Collected data

★ ★ ★ ★

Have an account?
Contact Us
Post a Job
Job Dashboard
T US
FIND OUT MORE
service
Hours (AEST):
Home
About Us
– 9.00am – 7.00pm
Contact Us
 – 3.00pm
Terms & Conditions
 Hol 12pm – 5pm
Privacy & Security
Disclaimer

★ ★ ★ ★

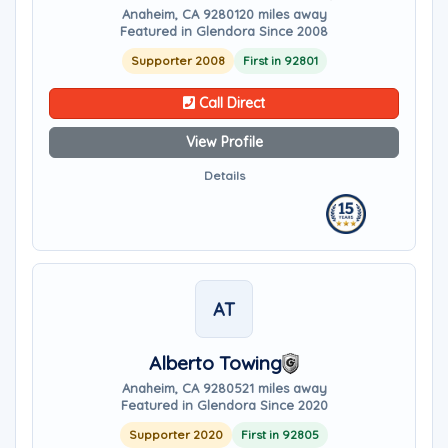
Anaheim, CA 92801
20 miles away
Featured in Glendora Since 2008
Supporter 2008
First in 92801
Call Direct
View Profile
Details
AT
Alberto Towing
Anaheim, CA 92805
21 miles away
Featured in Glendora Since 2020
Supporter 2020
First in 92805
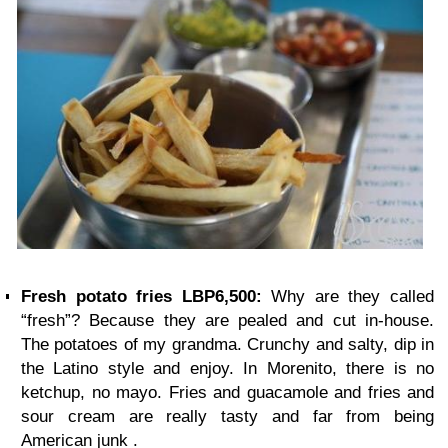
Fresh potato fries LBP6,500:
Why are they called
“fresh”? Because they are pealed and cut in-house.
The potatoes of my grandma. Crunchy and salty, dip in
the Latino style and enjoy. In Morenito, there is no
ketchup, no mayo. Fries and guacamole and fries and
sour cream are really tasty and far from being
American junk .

★ ★ ★ ★

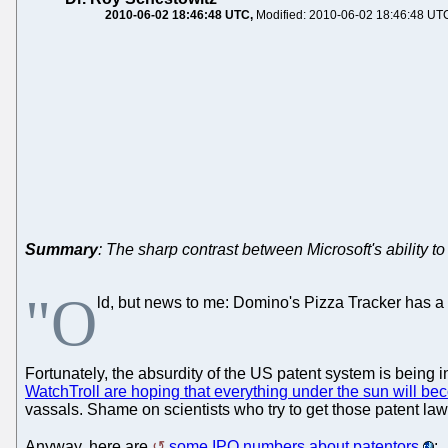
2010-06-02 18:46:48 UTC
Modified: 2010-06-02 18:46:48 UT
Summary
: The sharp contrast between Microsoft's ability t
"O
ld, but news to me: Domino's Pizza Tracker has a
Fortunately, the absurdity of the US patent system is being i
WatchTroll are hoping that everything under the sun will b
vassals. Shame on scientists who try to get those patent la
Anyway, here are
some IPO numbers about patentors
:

★ ★ ★ ★

TASK STATEMENT
Please return a copy of each line in the entries that has the string "Since".

SOLUTION TO THIS PROBLEM
Featured in Glendora Since 2008
Featured in Glendora Since 2020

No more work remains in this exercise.